Entonces salías de noche y no tenías miedo y pensabas: Ah, esto sí que está
bien, este es un país que sí que está bien”. No solo Borges, también el español
Julián Marías, tan liberal y demócrata, visitaba a Videla en la Casa Rosada
para felicitarle por haber impedido que el país se convirtiera en una nueva
Cuba. El mundial del 78 fue una fiesta. Muchos entonces preferían cerrar los
ojos y decir cuando alguien desaparecía: “Algo habrá hecho”. Me gusta más lo
que la novela tiene de retrato de un momento histórico que la novelera
persecución y venganza.
---Ya casi no hablamos de política.
¡Con la que está cayendo!
---Yo prefiero no decir nada al
guirigay. Solo una cosa obvia, pero que nadie ha dicho: en España vuelve a
haber prisioneros políticos. Ahí está Santos Cerdán.
--¡Anda ya!
---Se le ha metido en la cárcel no
por los indicios de que haya cometido algún delito, hasta el momento más bien
escasos, sino porque era secretario de organización del partido en el gobierno.
¿Alguien tiene alguna duda? El pretexto de que podría destruir pruebas no se lo
cree ni el juez que le encerró. Fue un cañonazo a la línea de flotación del
gobierno, pero parece que han fallado el tiro.

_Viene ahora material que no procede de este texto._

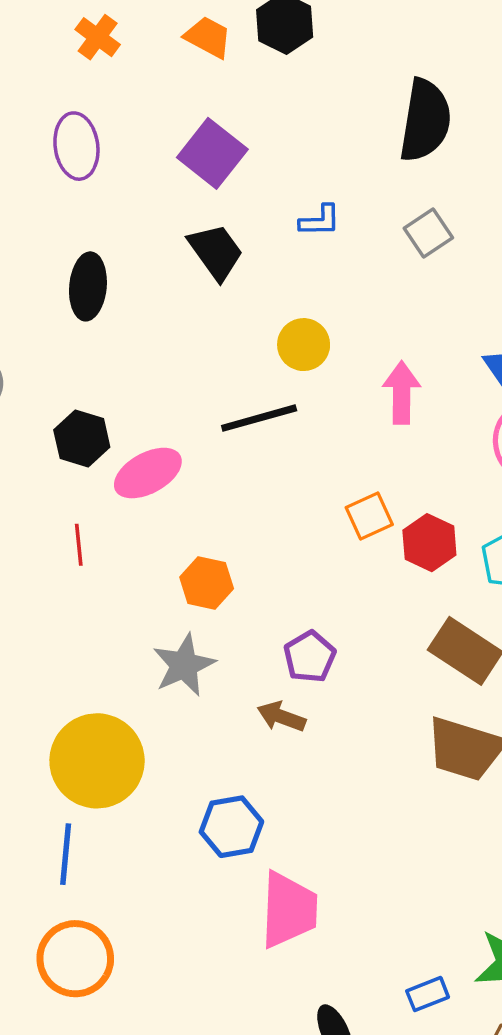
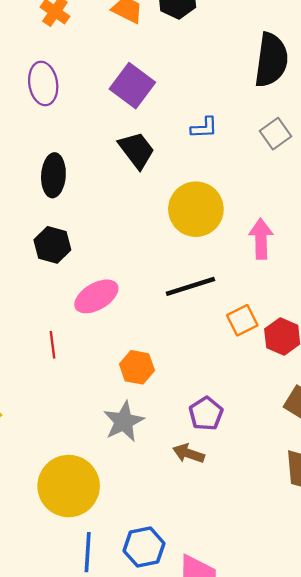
yellow circle: (304, 345) -> (196, 209), size x1.6
black line: (259, 418) -> (190, 286), moved
black hexagon: (82, 438) -> (52, 245), moved
blue hexagon: (231, 827) -> (144, 547), moved
blue line: (66, 854) -> (88, 552), moved

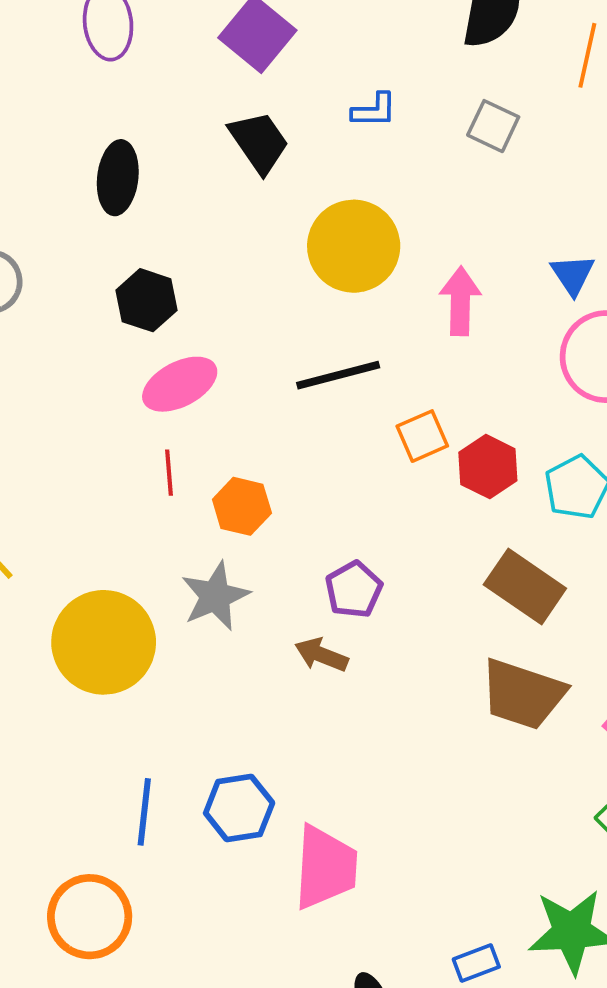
gray square: (275, 134) -> (493, 126), turned -32
black hexagon: (52, 245) -> (147, 300), moved
red line: (52, 345) -> (169, 473), moved
yellow circle: (69, 486) -> (104, 642), moved

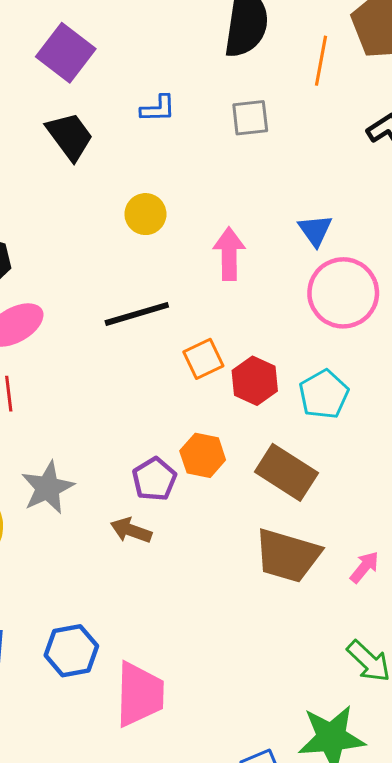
gray square: (493, 126) -> (250, 118), turned -30
yellow circle: (354, 246) -> (145, 214), size x0.6
orange hexagon: (242, 506) -> (203, 455), moved

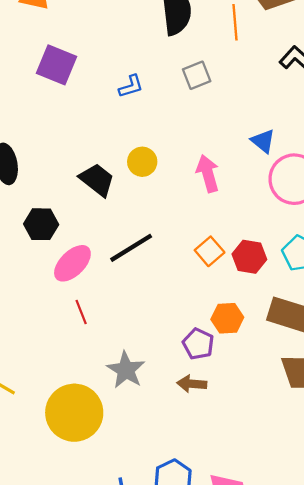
black trapezoid: (70, 136) -> (97, 180), moved
black line: (137, 314) -> (131, 248), moved

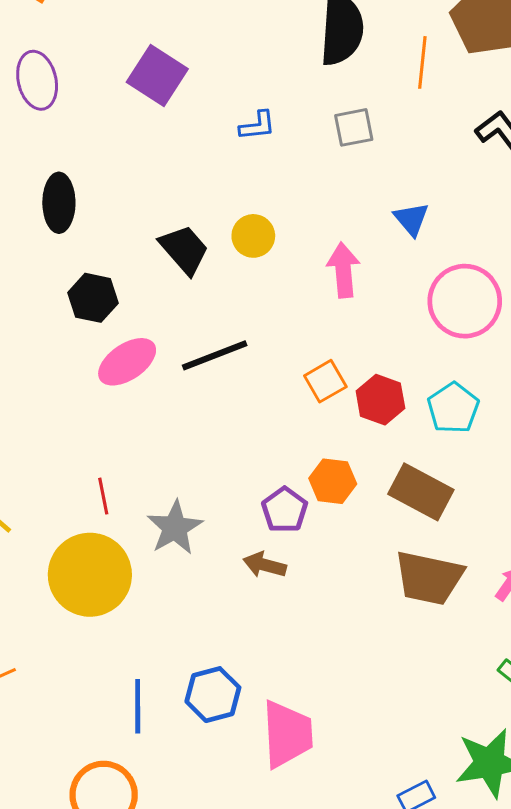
blue triangle: (263, 141) -> (411, 219), moved
red line: (81, 312) -> (103, 496), moved

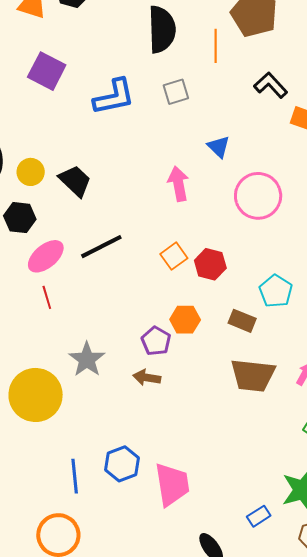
blue L-shape: (257, 126) -> (114, 97), size x1.8
yellow circle: (253, 236) -> (31, 172), moved
cyan pentagon: (453, 408) -> (276, 291), moved
brown rectangle: (421, 492) -> (242, 321), size x0.7
red line: (103, 496) -> (47, 297), moved

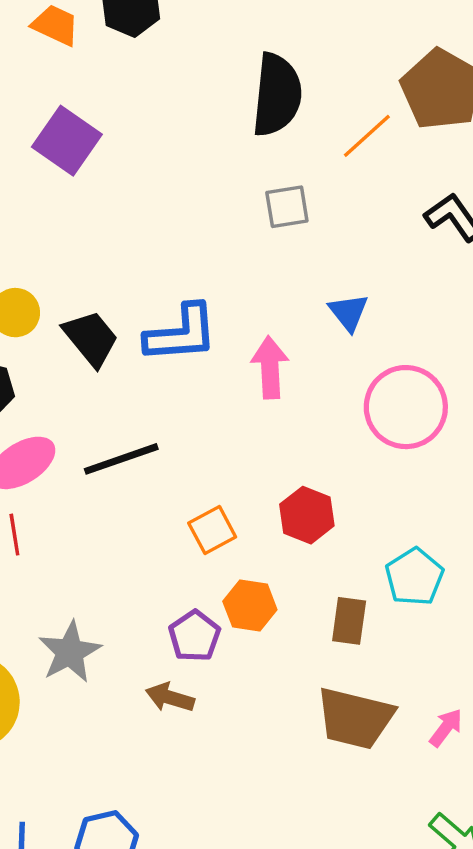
orange line: (216, 46) -> (367, 136), turned 40
blue L-shape: (114, 97) -> (181, 334), moved
orange square: (174, 256) -> (212, 530), moved
brown rectangle: (242, 321) -> (349, 621), turned 68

---Te leo, Martín, una frase de Me
casé con un extraño. Creo que no solo puede aplicarse al protagonista: “La
tendencia de José a tener siempre razón, a ser siempre el más eficaz, era
nefasta para la convivencia”.
---¡No lo dirás por mí! La autora presenta a su marido como un ser extraordinario, pero no deja de mostrar cierto resentimiento. Ella, inglesa, había recibido una educación poco frecuente, no ya en las mujeres españolas, sino incluso en las de su propio país. Pero aprendió a callar y a no disentir nunca de su genial José, que todo lo hacía mejor que nadie. Su vida intelectual solo pudo desarrollarse cuando quedó viuda. Marchó a Zúrich a estudiar Psicología Analítica con Jung. Luego ejerció como psicoterapeuta. El matrimonio solo la permitió ser la esposa de un gran hombre. Y estaba en el núcleo intelectual más progresista de España, el de los discípulos de Giner de los Ríos. Me recuerda un poco el caso de Carmen Baroja, hermana de los Baroja, casada con el editor Caro Raggio, y una de las fundadoras del Lyceum Club Femenino. “Organicé docenas de conferencias, pero no pude asistir a ninguna –cuenta en sus memorias--, porque comenzaban a las ocho y a esa hora cenaba mi marido, al que no le gustaba cenar solo”.